This is how far it’s gone. As Business Insider and Campus Reform report, the Halloween Costume Police have gotten out of hand, and of course it’s at the University of Massachusetts at Amherst, where they simply cannot let people be adults and make their own decisions. Both articles appear to be the same, so I’ll just reproduce some of the text and the S.C.R.E.A.M. meter:
The University of Massachusetts, Amherst is posting “cultural appropriation” posters in each of the residence halls on campus featuring a detailed “racism evaluation and assessment meter.”
The initiative is being spearheaded by the Center for Women and Community, the Center for Multicultural Advancement and Student Success, and the campus’ diversity office, the Stonewall Center.
“Don’t be an asshole,” one display urges students, providing several leaflets to help them understand the effects of cultural appropriation.
The board also includes a poster to help measure the “threat level” of a potential costume using what it calls the “Simple Costume Racism Evaluation and Assessment Meter” (S.C.R.E.A.M.) which poses several costume-related questions, the answers to which take one to various points on a “threat meter” that ranges from green (low) to red (severe).
If one intends to represent a person on Halloween, the only way to get a “green” threat rating is for the person to be of one’s own race. If one represents a person of another race, the “threat level” increases roughly in conjunction with the amount of makeup that one intends to use.
Even representing a “thing/idea” is dangerous, though, the flyer says, warning against costumes that can only be understood in the context of “controversial current events or historically accepted cliches,” particularly if “these events or cliches relate to a person or people not of your race.”
But if “race” is a social construct, what, exactly, do they mean by “people not of your race”? Are Hispanics of a different race from Native Americans, or Caucasians? If “race” means “ethnic group”, is it now not okay (as it used to be) to “punch up”, so that a black can’t dress as Batman, or an Asian as the Wizard of Oz’s Scarecrow? But the “offense meter” below indicates that you can’t wear costumes representing anyone “less powerful” or “more socially marginalized” than yourself, so one would have to have some hierarchy of oppression laid out to decide if your costume was inappropriate. As we know, the hierarchy of oppression is constantly under revision.
Here’s the S.C.R.E.A.M. meter, which you can enlarge and read for yourself.

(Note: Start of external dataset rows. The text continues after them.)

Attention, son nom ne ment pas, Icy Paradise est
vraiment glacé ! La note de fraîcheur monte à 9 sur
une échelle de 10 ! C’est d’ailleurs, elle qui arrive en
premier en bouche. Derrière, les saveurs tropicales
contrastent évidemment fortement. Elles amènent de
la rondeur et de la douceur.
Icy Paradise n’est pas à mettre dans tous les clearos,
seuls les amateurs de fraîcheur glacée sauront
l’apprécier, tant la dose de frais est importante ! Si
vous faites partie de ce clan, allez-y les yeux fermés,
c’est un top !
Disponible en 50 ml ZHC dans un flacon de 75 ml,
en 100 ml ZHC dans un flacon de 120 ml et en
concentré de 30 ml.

More from Business Insider:
Another display on a different bulletin board asserts that “cultural appropriation is an act of privilege, and leads to offensive, inaccurate, and stereotypical portrayals of other people’s culture.”

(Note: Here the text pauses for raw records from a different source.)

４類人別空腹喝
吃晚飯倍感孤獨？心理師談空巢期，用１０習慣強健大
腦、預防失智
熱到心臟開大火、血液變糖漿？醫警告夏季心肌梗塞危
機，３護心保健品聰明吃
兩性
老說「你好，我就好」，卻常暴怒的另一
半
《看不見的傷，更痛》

It then goes on to outline steps that students can take to inform their peers if a costume may be considered inappropriate or offensive, using Native American costumes as the prime example.
“No, it’s cool, it’s not like your ancestors killed them all or anything,” reads one flyer alongside a cartoon of two white women in headdresses. “Hypersexualized racism…is still racism,” states another flyer featuring pictures of women dressed in “sexy Indian” costumes.
Here are those:
To be fair, there is one poster—just one—that says this:
“It’s not fair to ask any culture to freeze itself in time and live as though they were a museum diorama,” one poster quotes author Susan Scafidi. “Cultural appropriation can sometimes be the savior of a cultural product that has faded away.”
Indeed, and that undercuts much of the other messages, for many of the cultural products that have largely faded away, like Native American costumes or kimonos, are being admired, not mocked, by many kids who wear them. Further, cultural appropriation can not only preserve disappearing cultural elements, but can express admiration for the admirable parts of other cultures. What is good about America is how the various people who immigrated here have cross-pollinated each other’s cultures, something that is of course not unique to our country but especially noticeable here. So when someone claims “offense” if you’ve culturally appropriated something you like—perhaps because you don’t have a detailed awareness of what that culture has suffered—my response would be “go away.”
Now I’m not saying that no costumes are offensive, for some surely are. Blackface, for example, has bad historical connections with racism. What I dislike about these campus-wide efforts is the policing involved: one group takes it upon itself to arbitrate or censor the costumes of everyone else. It’s simply leisure fascism, and students, who after all are adults living in this world, can learn these lessons on their own—the process is called “growing up”—rather than being subject to arrogant and hectoring propagandizing by student Pecksniffs who flaunt their moral purity.
So although some Asians claim that they are a marginalized and oppressed group in the U.S., I’d have no patience for someone calling out a little girl, or a student, wearing a Princess Mononoke costume. We don’t have to accept (as U. Mass. apparently has) the dicta of groups like the Amherst Leisure Police, who succeed only out of liberal’s desperate fear of being called racists.